Transcribed page contents
*-*-*

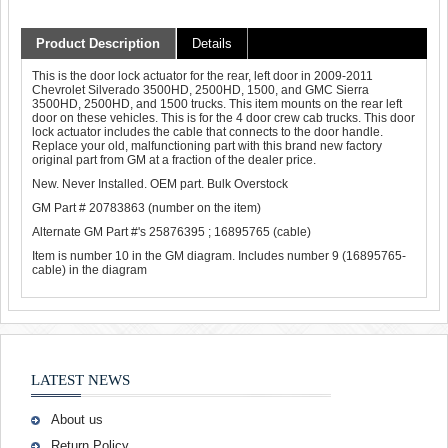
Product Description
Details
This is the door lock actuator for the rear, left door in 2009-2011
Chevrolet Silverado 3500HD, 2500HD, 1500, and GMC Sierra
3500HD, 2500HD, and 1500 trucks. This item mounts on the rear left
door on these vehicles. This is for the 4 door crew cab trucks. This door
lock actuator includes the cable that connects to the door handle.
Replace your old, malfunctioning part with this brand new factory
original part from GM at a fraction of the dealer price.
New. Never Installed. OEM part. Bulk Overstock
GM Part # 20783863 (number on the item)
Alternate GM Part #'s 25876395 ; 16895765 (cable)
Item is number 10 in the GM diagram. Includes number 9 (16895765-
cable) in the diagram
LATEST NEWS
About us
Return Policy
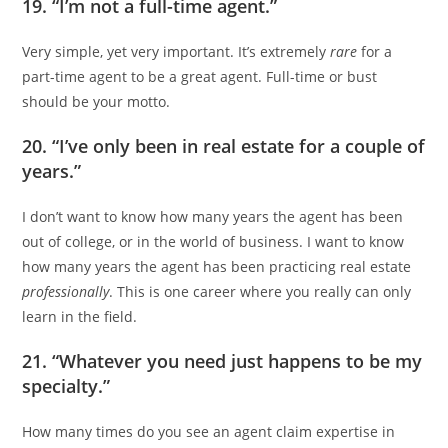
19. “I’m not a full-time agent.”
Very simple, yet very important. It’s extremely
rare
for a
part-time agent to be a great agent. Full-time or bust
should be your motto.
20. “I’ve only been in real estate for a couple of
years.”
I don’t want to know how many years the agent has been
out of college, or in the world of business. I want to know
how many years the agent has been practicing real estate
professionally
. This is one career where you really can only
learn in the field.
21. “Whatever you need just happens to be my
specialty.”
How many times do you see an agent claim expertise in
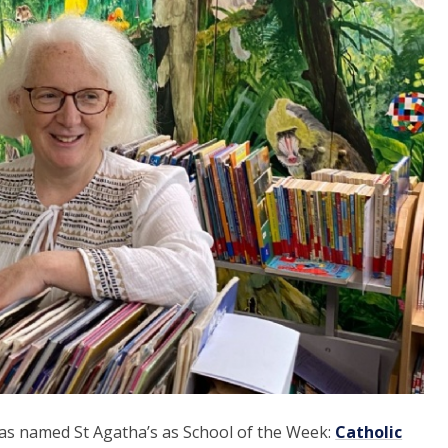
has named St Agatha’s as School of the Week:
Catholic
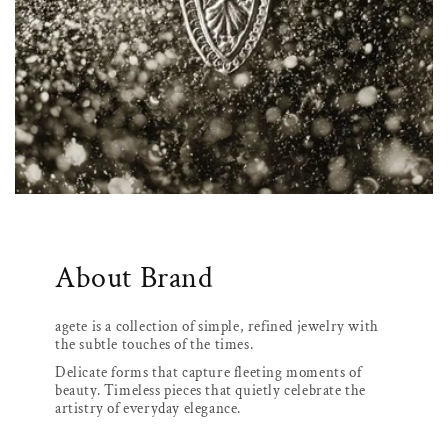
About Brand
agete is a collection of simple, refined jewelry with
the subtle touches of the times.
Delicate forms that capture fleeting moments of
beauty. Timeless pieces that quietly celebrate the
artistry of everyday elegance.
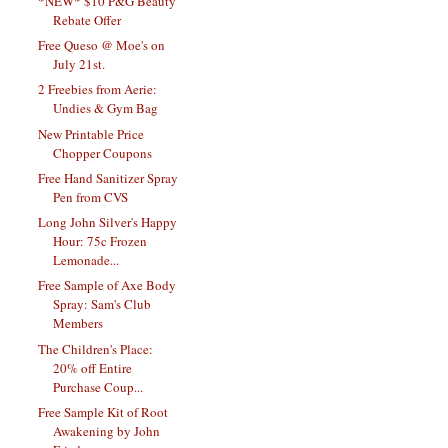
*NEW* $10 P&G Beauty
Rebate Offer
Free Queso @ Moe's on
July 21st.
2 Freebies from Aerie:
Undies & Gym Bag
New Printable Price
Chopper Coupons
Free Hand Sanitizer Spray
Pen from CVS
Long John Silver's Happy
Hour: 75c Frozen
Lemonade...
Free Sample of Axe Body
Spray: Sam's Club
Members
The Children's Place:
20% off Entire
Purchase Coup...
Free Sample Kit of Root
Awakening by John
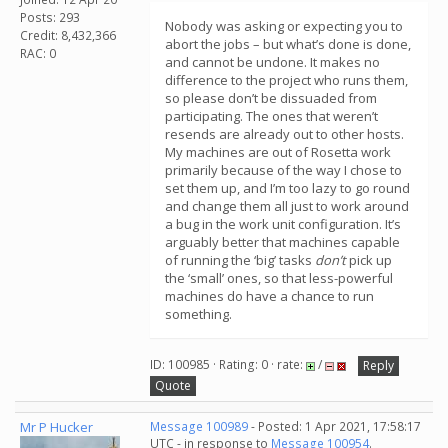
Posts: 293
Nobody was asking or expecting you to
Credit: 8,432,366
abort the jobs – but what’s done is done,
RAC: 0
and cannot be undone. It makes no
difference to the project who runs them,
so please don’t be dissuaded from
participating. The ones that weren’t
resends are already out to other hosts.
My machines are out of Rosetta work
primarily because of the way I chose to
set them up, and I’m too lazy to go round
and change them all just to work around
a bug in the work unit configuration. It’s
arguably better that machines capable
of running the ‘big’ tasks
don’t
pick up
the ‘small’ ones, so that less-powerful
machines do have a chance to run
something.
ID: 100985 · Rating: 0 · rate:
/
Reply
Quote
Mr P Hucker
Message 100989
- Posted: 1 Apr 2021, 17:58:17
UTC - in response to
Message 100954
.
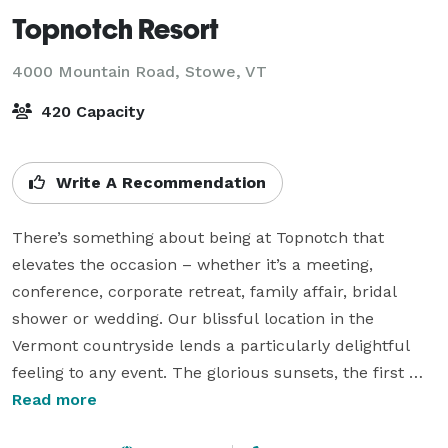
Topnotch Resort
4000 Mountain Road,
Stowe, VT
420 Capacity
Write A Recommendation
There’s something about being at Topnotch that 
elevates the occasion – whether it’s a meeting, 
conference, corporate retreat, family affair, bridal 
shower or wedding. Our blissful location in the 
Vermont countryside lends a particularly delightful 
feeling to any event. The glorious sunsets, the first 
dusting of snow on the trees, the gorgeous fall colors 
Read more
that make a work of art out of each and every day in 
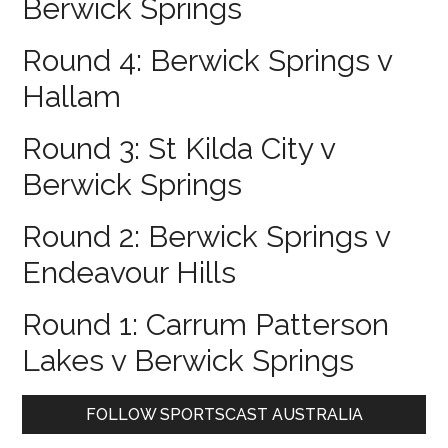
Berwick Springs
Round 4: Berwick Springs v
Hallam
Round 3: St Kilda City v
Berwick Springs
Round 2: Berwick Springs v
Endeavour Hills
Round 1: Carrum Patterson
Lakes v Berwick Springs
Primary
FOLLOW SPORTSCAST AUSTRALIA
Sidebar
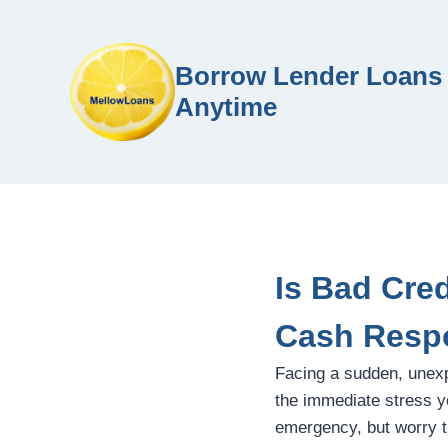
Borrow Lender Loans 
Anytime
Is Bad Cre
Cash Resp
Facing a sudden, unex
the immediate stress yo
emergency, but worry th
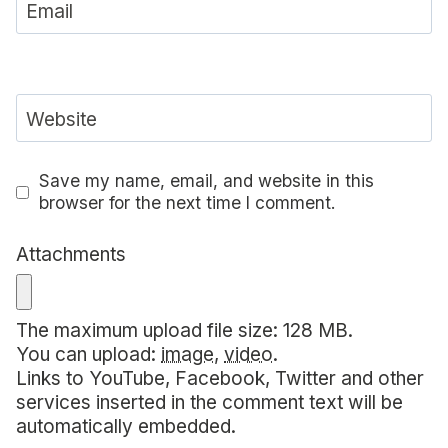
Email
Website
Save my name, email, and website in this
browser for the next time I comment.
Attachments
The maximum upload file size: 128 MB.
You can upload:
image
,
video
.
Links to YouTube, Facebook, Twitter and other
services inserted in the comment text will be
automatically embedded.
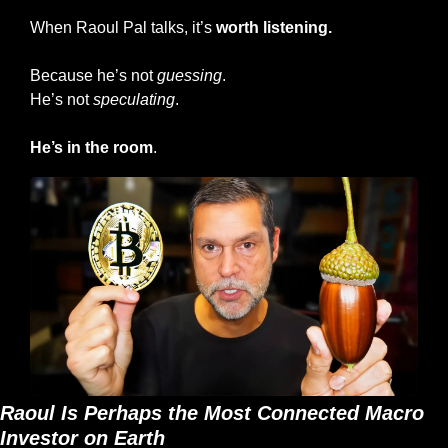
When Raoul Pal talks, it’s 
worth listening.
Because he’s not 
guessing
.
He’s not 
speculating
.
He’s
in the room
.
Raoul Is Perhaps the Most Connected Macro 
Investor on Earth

*-*-*

The response should repeat each record precisely and contain no pictures.

Product Description
Details
This is the door lock actuator for the rear, left door in 2009-2011
Chevrolet Silverado 3500HD, 2500HD, 1500, and GMC Sierra
3500HD, 2500HD, and 1500 trucks. This item mounts on the rear left
door on these vehicles. This is for the 4 door crew cab trucks. This door
lock actuator includes the cable that connects to the door handle.
Replace your old, malfunctioning part with this brand new factory
original part from GM at a fraction of the dealer price.
New. Never Installed. OEM part. Bulk Overstock
GM Part # 20783863 (number on the item)
Alternate GM Part #'s 25876395 ; 16895765 (cable)
Item is number 10 in the GM diagram. Includes number 9 (16895765-
cable) in the diagram
LATEST NEWS
About us
Return Policy
19. “I’m not a full-time agent.”
Very simple, yet very important. It’s extremely
rare
for a
part-time agent to be a great agent. Full-time or bust
should be your motto.
20. “I’ve only been in real estate for a couple of
years.”
I don’t want to know how many years the agent has been
out of college, or in the world of business. I want to know
how many years the agent has been practicing real estate
professionally
. This is one career where you really can only
learn in the field.
21. “Whatever you need just happens to be my
specialty.”
How many times do you see an agent claim expertise in
has named St Agatha’s as School of the Week:
Catholic
About Brand
agete is a collection of simple, refined jewelry with
the subtle touches of the times.
Delicate forms that capture fleeting moments of
beauty. Timeless pieces that quietly celebrate the
artistry of everyday elegance.
*NEW* $10 P&G Beauty
Rebate Offer
Free Queso @ Moe's on
July 21st.
2 Freebies from Aerie:
Undies & Gym Bag
New Printable Price
Chopper Coupons
Free Hand Sanitizer Spray
Pen from CVS
Long John Silver's Happy
Hour: 75c Frozen
Lemonade...
Free Sample of Axe Body
Spray: Sam's Club
Members
The Children's Place:
20% off Entire
Purchase Coup...
Free Sample Kit of Root
Awakening by John
Posts: 293
Nobody was asking or expecting you to
Credit: 8,432,366
abort the jobs – but what’s done is done,
RAC: 0
and cannot be undone. It makes no
difference to the project who runs them,
so please don’t be dissuaded from
participating. The ones that weren’t
resends are already out to other hosts.
My machines are out of Rosetta work
primarily because of the way I chose to
set them up, and I’m too lazy to go round
and change them all just to work around
a bug in the work unit configuration. It’s
arguably better that machines capable
of running the ‘big’ tasks
don’t
pick up
the ‘small’ ones, so that less-powerful
machines do have a chance to run
something.
ID: 100985 · Rating: 0 · rate:
/
Reply
Quote
Mr P Hucker
Message 100989
- Posted: 1 Apr 2021, 17:58:17
UTC - in response to
Message 100954
.
Topnotch Resort
4000 Mountain Road,
Stowe, VT
420 Capacity
Write A Recommendation
There’s something about being at Topnotch that 
elevates the occasion – whether it’s a meeting, 
conference, corporate retreat, family affair, bridal 
shower or wedding. Our blissful location in the 
Vermont countryside lends a particularly delightful 
feeling to any event. The glorious sunsets, the first 
dusting of snow on the trees, the gorgeous fall colors 
Read more
that make a work of art out of each and every day in 
Berwick Springs
Round 4: Berwick Springs v
Hallam
Round 3: St Kilda City v
Berwick Springs
Round 2: Berwick Springs v
Endeavour Hills
Round 1: Carrum Patterson
Lakes v Berwick Springs
Primary
FOLLOW SPORTSCAST AUSTRALIA
Sidebar
Borrow Lender Loans 
Anytime
Is Bad Cre
Cash Resp
Facing a sudden, unex
the immediate stress yo
emergency, but worry th
Email
Website
Save my name, email, and website in this
browser for the next time I comment.
Attachments
The maximum upload file size: 128 MB.
You can upload:
image
,
video
.
Links to YouTube, Facebook, Twitter and other
services inserted in the comment text will be
automatically embedded.
When Raoul Pal talks, it’s 
worth listening.
Because he’s not 
guessing
.
He’s not 
speculating
.
He’s
in the room
.
Raoul Is Perhaps the Most Connected Macro 
Investor on Earth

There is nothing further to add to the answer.